Transparency can also take the form of sharing lessons learned. Those lessons might have to do with the industry you’re part of. Here’s an example. At TRM Direct, we’re in the business of helping companies market their goods and services. About five years ago we focused an increasing amount of attention on what was (at that time) a new marketing emphasis called inbound marketing. After three years worth of experience we posted a blog entitled: The 3 Biggest Inbound Marketing Lessons We’ve Learned Over the Last 3 Years. In doing that, we were transparent about what we got right—and what we would have done differently.
What’s transparent about that? We didn’t just share things that would make us look good, but also mistakes or miscalculations we’d made. Being open with certain information helps build trust. Your clients expect you to be knowledgeable and professional. That doesn’t mean mistake-free. If you learned a tough lesson that can help someone else, you may want to share it.

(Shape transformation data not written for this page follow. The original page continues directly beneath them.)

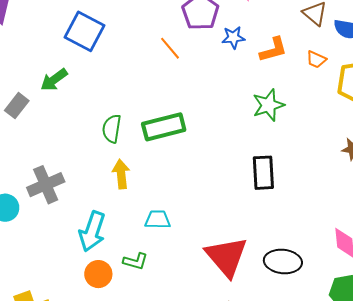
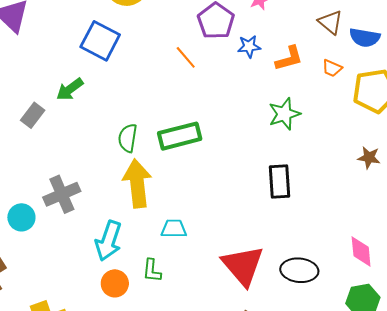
yellow arrow: (121, 174) -> (137, 183), size x1.6
green L-shape: (136, 261) -> (152, 271), turned 80

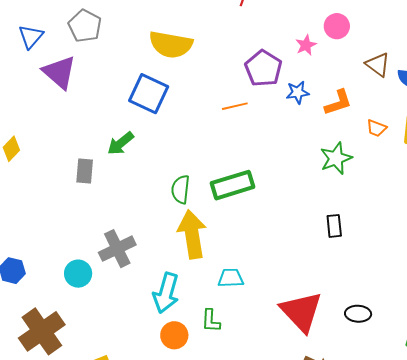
orange line: (186, 57) -> (235, 106), turned -60
orange trapezoid: (332, 68) -> (377, 128), moved
gray rectangle: (33, 115) -> (85, 171), turned -30
black rectangle: (279, 182) -> (334, 226), size x0.7
black ellipse: (299, 270) -> (358, 314), size x0.7

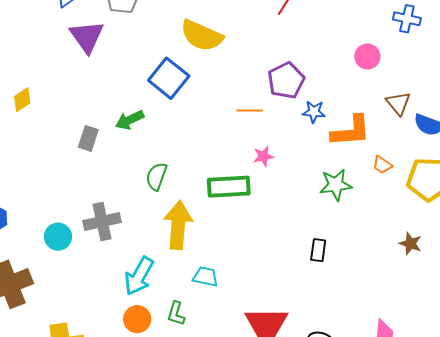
pink star: (306, 45) -> (263, 156), moved
orange L-shape: (338, 103) -> (351, 131), size x1.4
green semicircle: (181, 189) -> (156, 176), moved

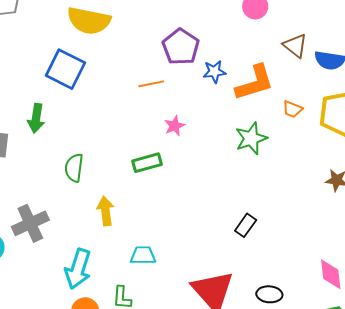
green arrow: (130, 120) -> (36, 118), turned -44
green rectangle: (229, 187) -> (147, 163), size x0.7
yellow arrow: (178, 225) -> (105, 211), size x0.6
black rectangle: (318, 250) -> (246, 225), moved, turned 40

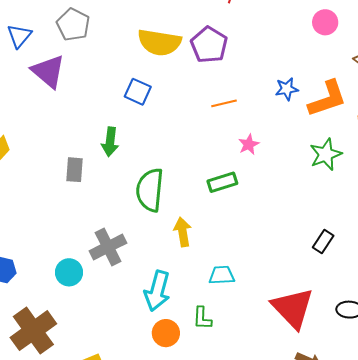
purple pentagon: (181, 47) -> (209, 45), moved
blue square: (65, 69) -> (138, 92), size x0.7
green semicircle: (74, 168) -> (150, 190), size x1.5

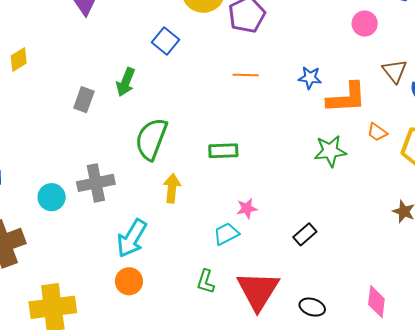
pink star: (249, 144) -> (247, 208), moved
cyan trapezoid: (222, 275) -> (226, 234), moved, turned -40
green L-shape: (202, 318) -> (206, 282), moved

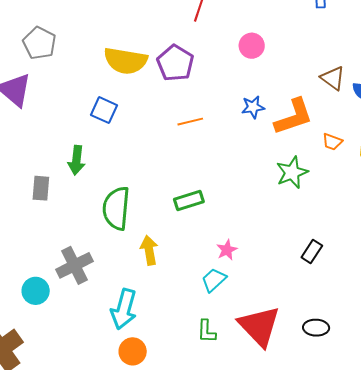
pink circle: (365, 24) -> (252, 46), moved
black rectangle: (305, 234) -> (312, 251), moved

Sometimes transparency in marketing means being really honest with prospects about whether or not you can help them. Lexus, BMW, Mercedes, and Tesla don’t pretend to make cars for everyone. They are high-end auto producers and their marketing projects that. Being clear and honest about who you are and what you can offer is important. You need to let potential customers see you for what you are. If what you offer doesn’t meet their needs, you can even help them look elsewhere. By doing that, you’re not wasting their time—or yours. Of course that means taking the time to understand who your real clients are in the first place.
Transparency is about dropping the masks. Not everyone is your customer. Some customers want speed. Some want quality. Others are looking for low prices. You can’t be all things to all people. Let prospects know what they can expect from you.
Transparency is also important when it comes to your motives. You don’t want to trick people into responding to your mailings or your online offers by using gimmicks. You don’t want to mislead potential customers by dangling one thing in front of them and then giving them something different.
Why is transparency so important? Let’s face it: people talk to one another. Your business can present a good face online or in your traditional marketing endeavors, but prospects will talk to their friends—and they will seek out the opinions of people they don’t even know online. If you don’t “walk the talk,” word gets around. And in today’s “always online” world, the word can get around fast.
So drop the masks. Acknowledge your mistakes and share them when appropriate. Be honest about who you are and who your customers are. Your marketing results will be better because you’ll be dealing with people who really want to do business with you.